“Well — no,” admitted Shires. “There was a car dogging the van. A guy pumped us with a rod that had a silencer on it. We plugged back at him; then we had to beat it.”
“You had to beat it!” retorted Durgan contemptuously. “You — not the gorillas you had with you! I read part of the newspapers, anyway.
“Those guys were nabbed by the coppers. That helped to put the skids under Waldron’s racket. That was the beginning.” Durgan laughed.
“That was the beginning,” he repeated, “and you have the nerve to come around here and want me to take you on! One grand a week, you were getting? No wonder Tim Waldron went blooey!”
A LESS hardened mobster than Ernie Shires would have quailed beneath Killer Durgan’s contempt. But Shires was no ordinary gangster.
“One grand a week!” said Shires slowly. “That’s what I was getting from Waldron — and I’m worth that to you, Durgan! Get me? You want to know why? I’ll tell you!”

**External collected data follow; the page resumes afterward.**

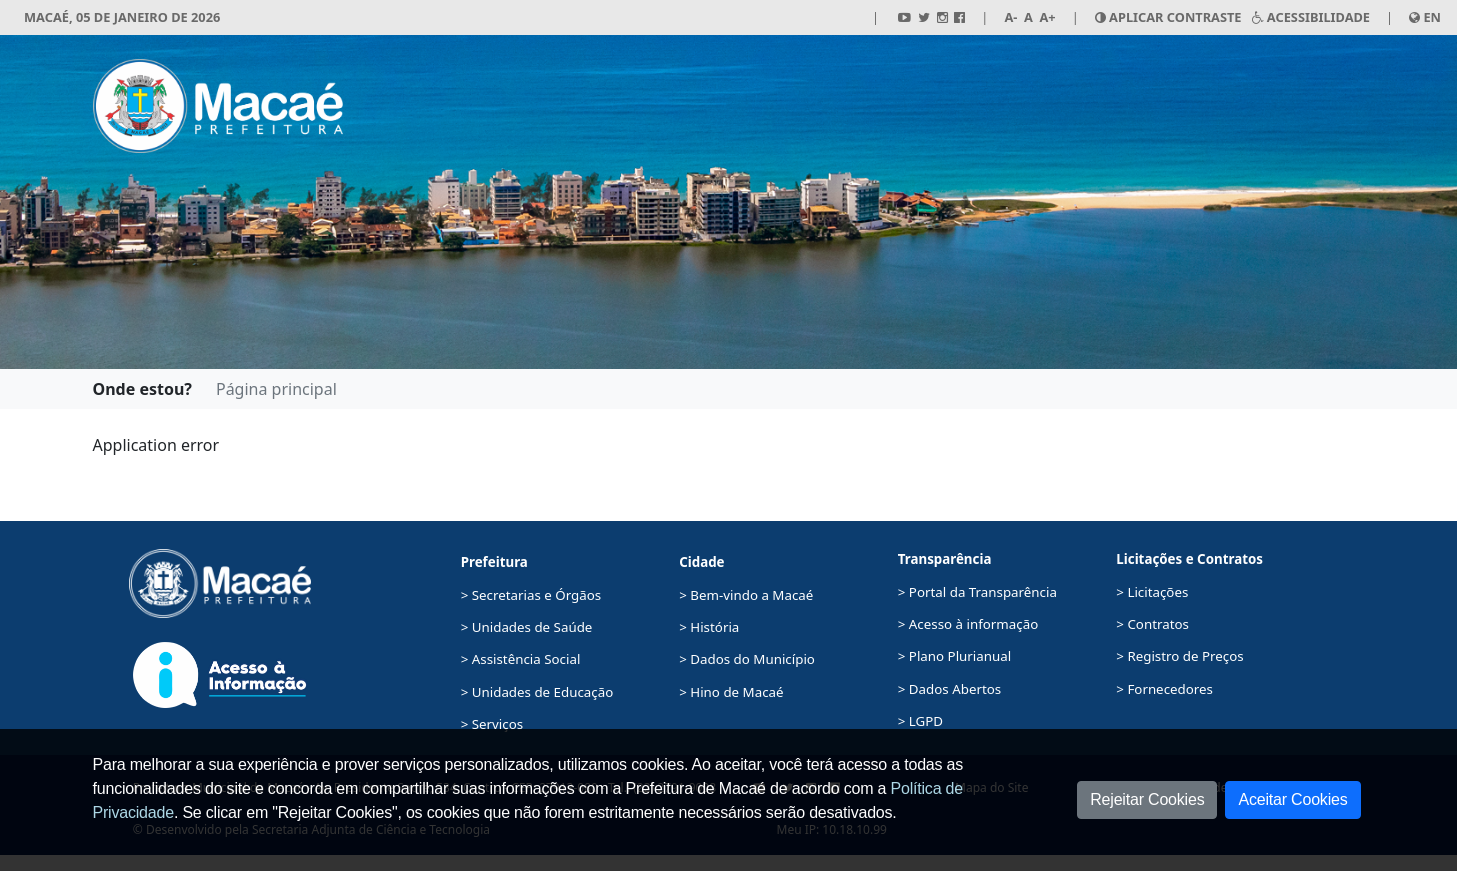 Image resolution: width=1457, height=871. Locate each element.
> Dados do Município (747, 659)
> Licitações (1152, 592)
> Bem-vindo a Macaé (746, 595)
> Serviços (492, 724)
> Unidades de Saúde (527, 627)
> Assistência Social (521, 659)
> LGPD (920, 721)
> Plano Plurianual (954, 656)
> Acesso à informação (968, 624)
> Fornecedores (1164, 689)
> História (709, 627)
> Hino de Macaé (731, 692)
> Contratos (1152, 624)
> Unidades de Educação (537, 692)
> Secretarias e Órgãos (531, 595)
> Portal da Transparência (977, 592)
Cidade (701, 562)
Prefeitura (494, 562)
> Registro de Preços (1179, 656)
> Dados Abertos (949, 689) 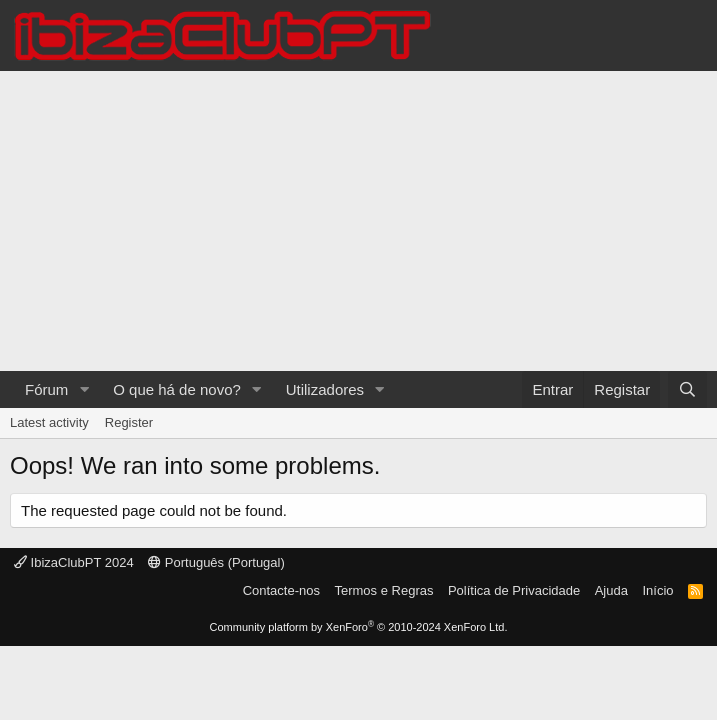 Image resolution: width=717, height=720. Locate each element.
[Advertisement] (358, 221)
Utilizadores (325, 389)
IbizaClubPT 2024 (74, 562)
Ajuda (611, 590)
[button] (84, 389)
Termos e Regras (383, 590)
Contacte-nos (281, 590)
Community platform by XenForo (359, 627)
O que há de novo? (177, 389)
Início (657, 590)
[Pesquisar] (687, 389)
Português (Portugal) (216, 562)
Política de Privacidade (514, 590)
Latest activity (49, 422)
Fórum (46, 389)
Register (129, 422) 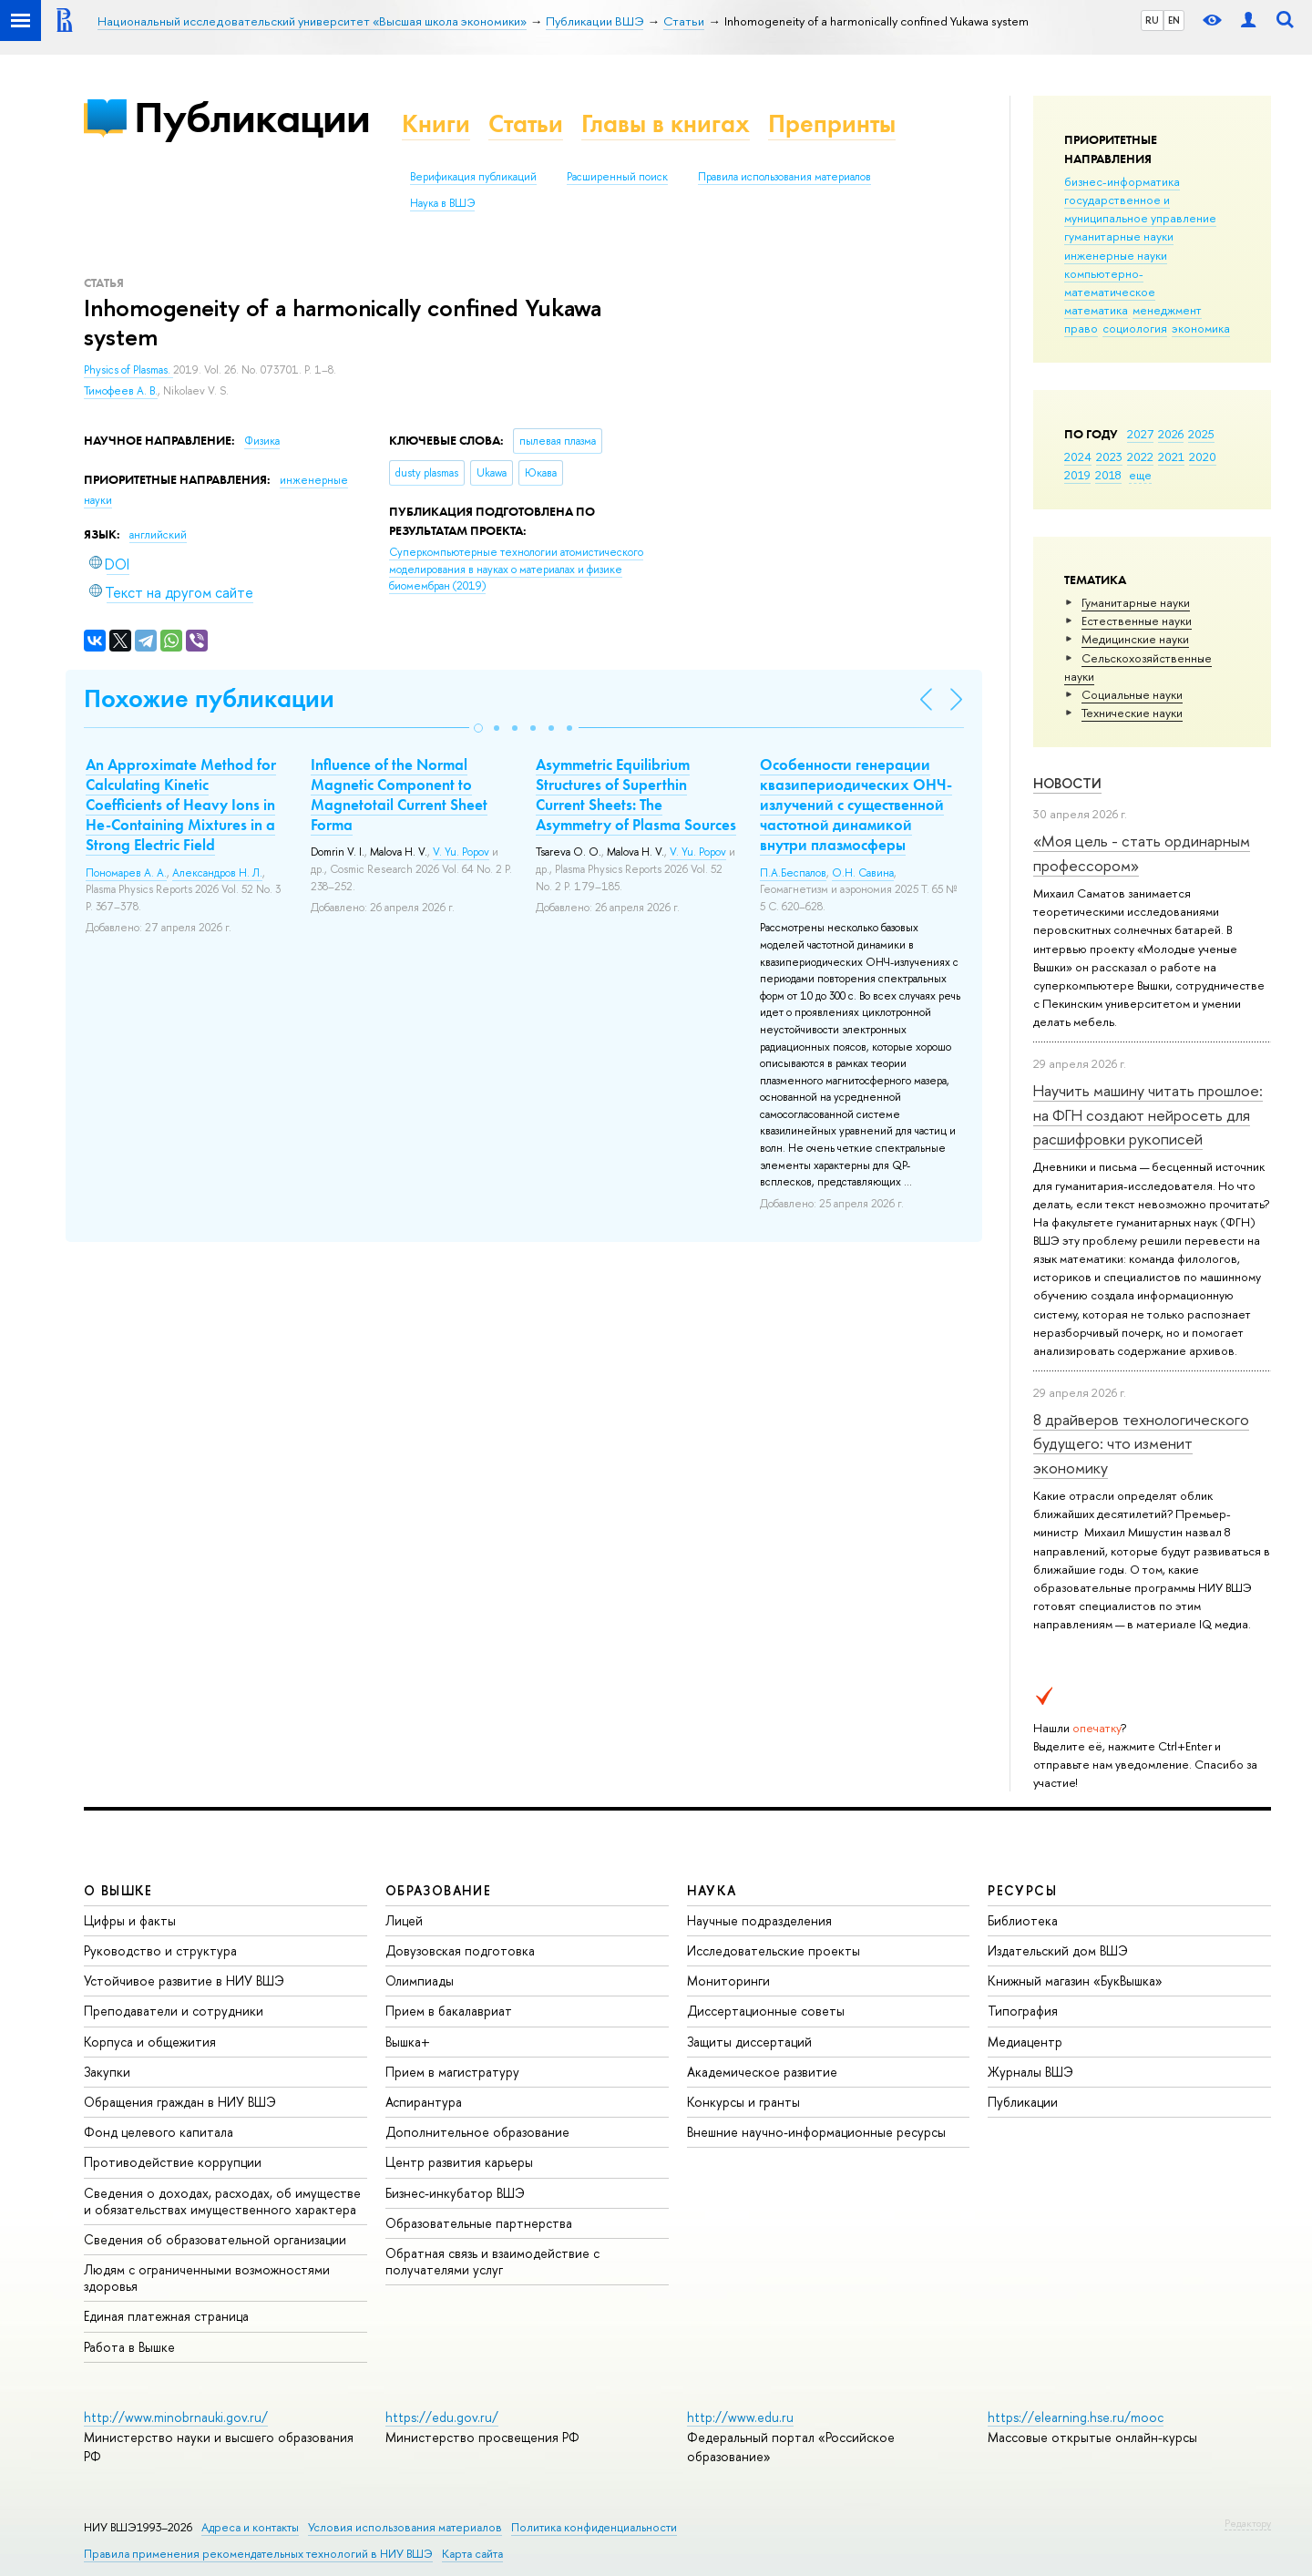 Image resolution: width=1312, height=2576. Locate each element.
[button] (478, 728)
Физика (262, 441)
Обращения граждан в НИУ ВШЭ (180, 2101)
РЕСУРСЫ (1022, 1890)
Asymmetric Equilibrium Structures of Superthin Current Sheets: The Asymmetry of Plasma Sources (636, 794)
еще (1140, 475)
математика (1096, 310)
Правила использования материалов (784, 176)
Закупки (107, 2071)
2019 (1077, 475)
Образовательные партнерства (478, 2223)
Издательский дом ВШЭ (1058, 1950)
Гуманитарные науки (1135, 602)
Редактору (1248, 2523)
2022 (1140, 456)
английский (158, 535)
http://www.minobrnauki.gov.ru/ (176, 2417)
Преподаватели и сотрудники (173, 2010)
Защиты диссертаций (749, 2041)
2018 (1108, 475)
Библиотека (1023, 1920)
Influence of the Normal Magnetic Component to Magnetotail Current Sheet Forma (399, 794)
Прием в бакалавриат (448, 2010)
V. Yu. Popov (461, 852)
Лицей (404, 1920)
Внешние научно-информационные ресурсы (816, 2131)
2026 (1171, 434)
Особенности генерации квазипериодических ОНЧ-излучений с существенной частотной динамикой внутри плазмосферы (856, 804)
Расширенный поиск (617, 176)
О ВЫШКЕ (118, 1890)
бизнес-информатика (1122, 181)
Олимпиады (419, 1980)
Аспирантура (423, 2101)
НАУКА (712, 1890)
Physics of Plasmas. (128, 370)
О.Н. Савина (863, 873)
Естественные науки (1136, 620)
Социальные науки (1132, 694)
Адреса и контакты (250, 2527)
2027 (1140, 434)
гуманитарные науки (1119, 236)
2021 (1171, 456)
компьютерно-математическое (1109, 282)
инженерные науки (1115, 255)
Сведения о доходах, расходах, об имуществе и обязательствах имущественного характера (222, 2201)
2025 (1201, 434)
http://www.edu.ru (740, 2417)
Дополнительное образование (477, 2131)
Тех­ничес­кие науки (1132, 712)
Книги (436, 123)
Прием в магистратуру (452, 2071)
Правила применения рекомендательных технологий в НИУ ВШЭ (258, 2553)
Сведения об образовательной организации (215, 2239)
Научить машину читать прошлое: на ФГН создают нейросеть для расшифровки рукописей (1148, 1114)
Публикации (252, 117)
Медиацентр (1025, 2041)
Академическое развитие (762, 2071)
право (1081, 328)
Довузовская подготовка (460, 1950)
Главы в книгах (665, 123)
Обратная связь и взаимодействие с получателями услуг (492, 2261)
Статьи (525, 123)
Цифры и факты (130, 1920)
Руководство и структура (160, 1950)
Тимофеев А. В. (121, 391)
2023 (1109, 456)
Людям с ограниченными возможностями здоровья (207, 2277)
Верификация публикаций (473, 176)
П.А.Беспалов (793, 873)
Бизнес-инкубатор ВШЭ (455, 2192)
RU (1152, 20)
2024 (1078, 456)
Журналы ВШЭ (1030, 2071)
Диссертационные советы (766, 2010)
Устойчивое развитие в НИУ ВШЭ (184, 1980)
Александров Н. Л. (217, 873)
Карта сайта (472, 2553)
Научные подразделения (759, 1920)
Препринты (832, 123)
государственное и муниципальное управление (1140, 208)
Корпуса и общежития (150, 2041)
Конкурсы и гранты (743, 2101)
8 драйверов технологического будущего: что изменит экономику (1141, 1443)
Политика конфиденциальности (594, 2527)
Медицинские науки (1135, 639)
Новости (1067, 783)
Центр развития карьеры (459, 2162)
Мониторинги (728, 1980)
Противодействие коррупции (172, 2162)
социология (1134, 328)
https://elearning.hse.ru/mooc (1075, 2417)
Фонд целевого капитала (158, 2131)
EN (1174, 20)
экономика (1201, 328)
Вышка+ (407, 2041)
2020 (1202, 456)
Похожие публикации (209, 698)
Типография (1023, 2010)
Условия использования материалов (405, 2527)
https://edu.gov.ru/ (441, 2417)
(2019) (516, 569)
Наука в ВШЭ (442, 203)
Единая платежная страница (166, 2316)
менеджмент (1167, 310)
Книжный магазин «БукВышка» (1075, 1980)
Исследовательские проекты (773, 1950)
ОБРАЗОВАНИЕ (438, 1890)
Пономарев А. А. (126, 873)
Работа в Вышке (129, 2346) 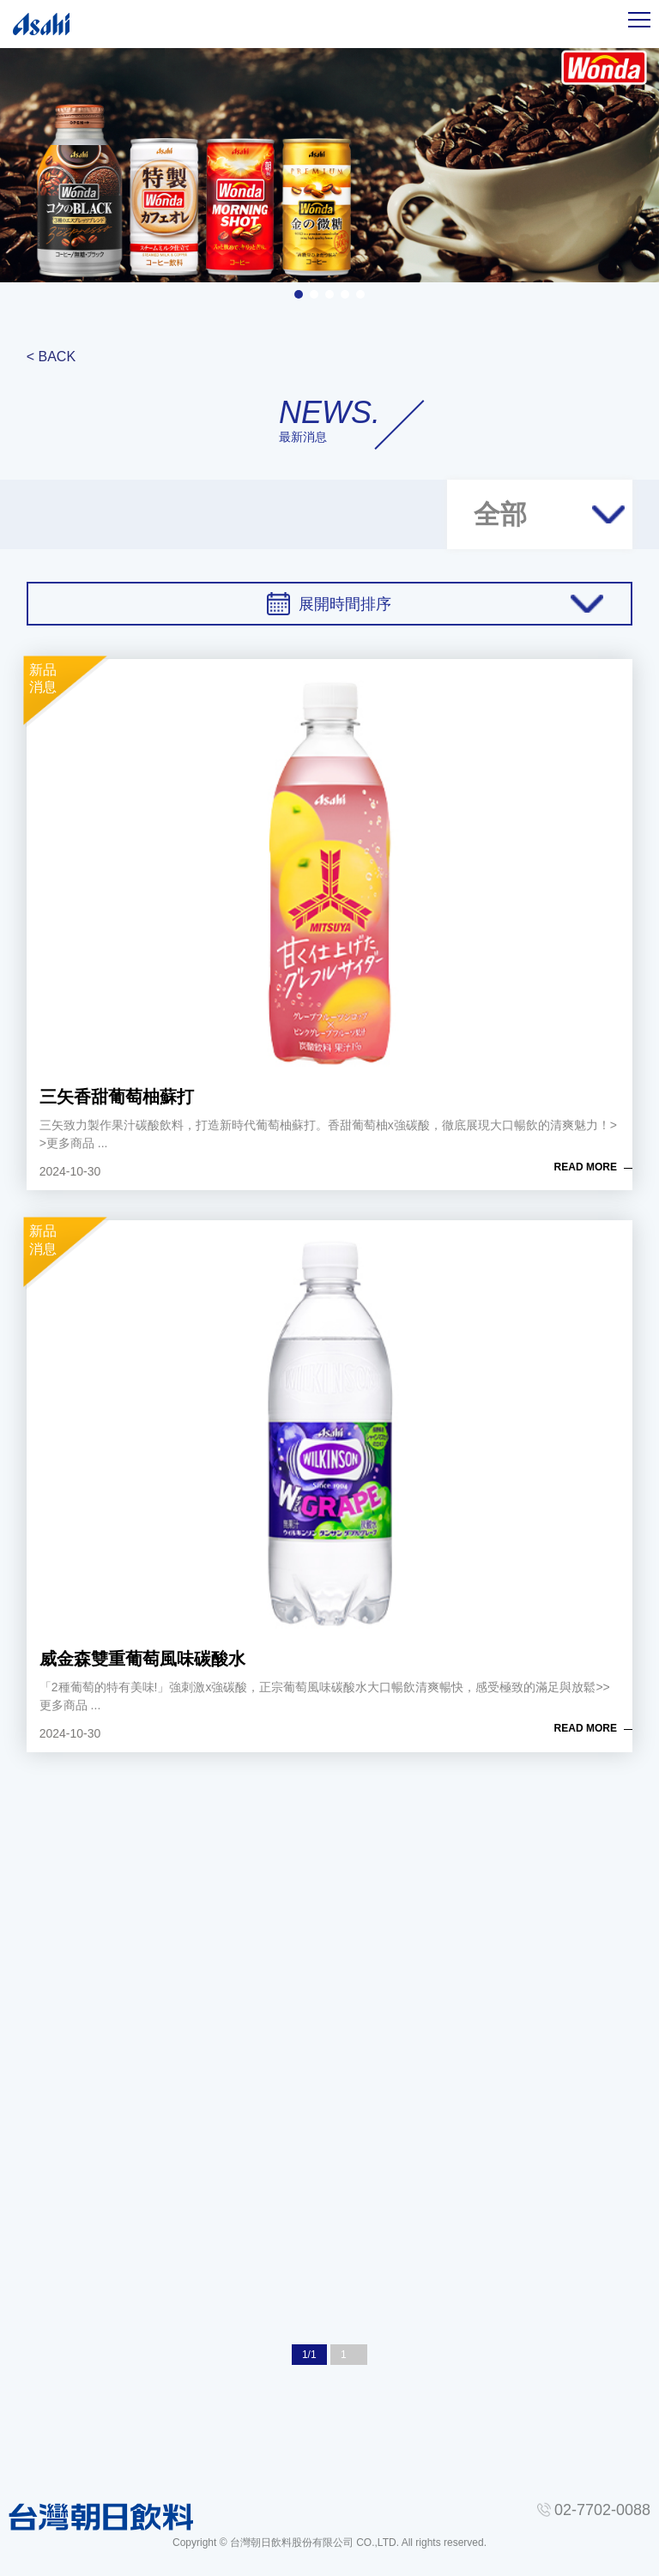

He waited a few moments for Durgan to wonder at his words; then:
“You think I fell down on the job last night,” he said. “That’s what they all think — although they don’t know who I was. The coppers don’t know that one guy — that’s me — got away.
“There’s been no squeals from the gorillas. There ain’t nobody that knows who was there — that is, nobody that’s going to talk. I just told you, because I’ve got something else to say.
“I know who queered that job. And it wasn’t the cops or anybody connected with the cops! It was some one else and I know who!”